Prashant Veer

Personal information
- Full name: Prashant Ramendra Veer
- Born: 24 November 2005 (age 20) Amethi, Uttar Pradesh, India
- Batting: Left-handed
- Bowling: Left-arm orthodox spin
- Role: All rounder

Domestic team information
- 2023–present: Uttar Pradesh
- 2026–present: Chennai Super Kings

Career statistics
| Competition | FC | T20 |
| Matches | 2 | 9 |
| Runs scored | 7 | 112 |
| Batting average | 3.50 | 28.00 |
| 100s/50s | 0/0 | 0/0 |
| Top score | 6 | 40* |
| Balls bowled | 79 | 186 |
| Wickets | 2 | 12 |
| Bowling average | 14.00 | 16.66 |
| 5 wickets in innings | – | – |
| 10 wickets in match | – | – |
| Best bowling | 2/13 | 3/7 |
| Catches/stumpings | 1/– | 4/– |
- Source: ESPNcricinfo, 22 December 2025

= Prashant Veer =

Indian cricketer (born 2005)

Prashant Ramendra Veer (born 24 November 2005) is an Indian cricketer, who plays as an all rounder. He is a left-handed batter, and a left arm orthodox spin bowler. He represents the Uttar Pradesh cricket team.

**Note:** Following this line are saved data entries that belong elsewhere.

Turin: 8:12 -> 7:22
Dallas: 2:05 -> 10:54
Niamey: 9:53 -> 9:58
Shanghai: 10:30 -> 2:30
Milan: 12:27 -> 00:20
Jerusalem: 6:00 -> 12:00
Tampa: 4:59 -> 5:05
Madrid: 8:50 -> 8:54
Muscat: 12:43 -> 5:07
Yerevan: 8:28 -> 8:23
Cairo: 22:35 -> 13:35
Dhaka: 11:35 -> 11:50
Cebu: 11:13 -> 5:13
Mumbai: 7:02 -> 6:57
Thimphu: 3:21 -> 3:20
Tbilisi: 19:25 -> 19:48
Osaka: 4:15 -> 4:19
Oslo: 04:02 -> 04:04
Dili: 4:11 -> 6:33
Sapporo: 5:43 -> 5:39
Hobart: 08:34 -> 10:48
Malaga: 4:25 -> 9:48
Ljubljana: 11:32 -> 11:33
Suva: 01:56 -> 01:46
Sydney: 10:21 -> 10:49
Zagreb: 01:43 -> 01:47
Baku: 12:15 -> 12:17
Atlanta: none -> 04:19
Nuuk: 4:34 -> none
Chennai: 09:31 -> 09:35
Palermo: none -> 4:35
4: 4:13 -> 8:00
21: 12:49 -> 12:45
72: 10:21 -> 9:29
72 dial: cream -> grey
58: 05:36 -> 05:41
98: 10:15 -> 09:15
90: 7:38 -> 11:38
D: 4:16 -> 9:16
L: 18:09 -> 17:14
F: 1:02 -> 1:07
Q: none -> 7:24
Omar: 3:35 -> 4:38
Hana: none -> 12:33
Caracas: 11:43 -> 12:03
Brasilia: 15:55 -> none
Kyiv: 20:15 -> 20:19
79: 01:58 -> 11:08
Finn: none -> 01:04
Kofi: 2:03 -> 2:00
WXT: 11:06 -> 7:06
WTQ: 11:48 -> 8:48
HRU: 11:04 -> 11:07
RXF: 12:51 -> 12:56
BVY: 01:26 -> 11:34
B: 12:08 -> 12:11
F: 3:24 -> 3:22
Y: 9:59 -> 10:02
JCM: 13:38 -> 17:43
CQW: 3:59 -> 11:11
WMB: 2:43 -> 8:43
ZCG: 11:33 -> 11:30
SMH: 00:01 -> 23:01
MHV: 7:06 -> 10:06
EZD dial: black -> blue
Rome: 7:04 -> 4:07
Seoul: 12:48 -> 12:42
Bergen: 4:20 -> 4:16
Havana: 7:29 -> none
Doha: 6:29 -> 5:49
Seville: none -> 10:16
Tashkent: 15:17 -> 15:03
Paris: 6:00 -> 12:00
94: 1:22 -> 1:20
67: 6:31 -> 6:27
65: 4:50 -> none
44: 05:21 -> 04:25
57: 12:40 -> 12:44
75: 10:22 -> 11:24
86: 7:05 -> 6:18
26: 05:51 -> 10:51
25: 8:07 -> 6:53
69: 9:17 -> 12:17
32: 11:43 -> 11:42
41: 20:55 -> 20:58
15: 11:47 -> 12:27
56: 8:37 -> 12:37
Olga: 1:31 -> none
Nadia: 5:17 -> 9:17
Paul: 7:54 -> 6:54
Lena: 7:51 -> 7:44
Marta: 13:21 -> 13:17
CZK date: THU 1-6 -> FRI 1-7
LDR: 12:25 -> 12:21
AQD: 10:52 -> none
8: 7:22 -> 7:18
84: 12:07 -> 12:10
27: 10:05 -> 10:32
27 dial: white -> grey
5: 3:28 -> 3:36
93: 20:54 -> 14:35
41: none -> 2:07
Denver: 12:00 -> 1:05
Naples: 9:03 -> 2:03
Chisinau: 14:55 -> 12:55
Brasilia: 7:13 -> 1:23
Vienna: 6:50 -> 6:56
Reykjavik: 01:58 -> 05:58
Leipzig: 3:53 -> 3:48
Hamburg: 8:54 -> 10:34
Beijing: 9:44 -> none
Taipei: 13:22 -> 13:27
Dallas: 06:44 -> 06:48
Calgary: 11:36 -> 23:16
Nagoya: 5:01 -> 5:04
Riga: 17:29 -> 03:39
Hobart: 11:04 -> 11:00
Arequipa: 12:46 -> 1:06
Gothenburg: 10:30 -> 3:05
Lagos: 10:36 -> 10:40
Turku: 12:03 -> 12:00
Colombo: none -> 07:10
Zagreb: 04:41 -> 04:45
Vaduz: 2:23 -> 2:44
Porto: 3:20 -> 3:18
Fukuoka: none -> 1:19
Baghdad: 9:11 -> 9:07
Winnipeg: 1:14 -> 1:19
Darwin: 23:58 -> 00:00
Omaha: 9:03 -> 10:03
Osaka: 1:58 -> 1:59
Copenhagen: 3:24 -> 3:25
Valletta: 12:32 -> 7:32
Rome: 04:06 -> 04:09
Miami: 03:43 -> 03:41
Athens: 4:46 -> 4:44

He made his Twenty20 debut for Uttar Pradesh against Tamil Nadu on 17 October 2023, and his first class debut against Odisha on 25 October 2025.

In the player auction conducted ahead of the 2026 Indian Premier League, he was picked up by the Chennai Super Kings for ₹142 million, the highest ever bid for an uncapped player in the history of the Indian Premier League.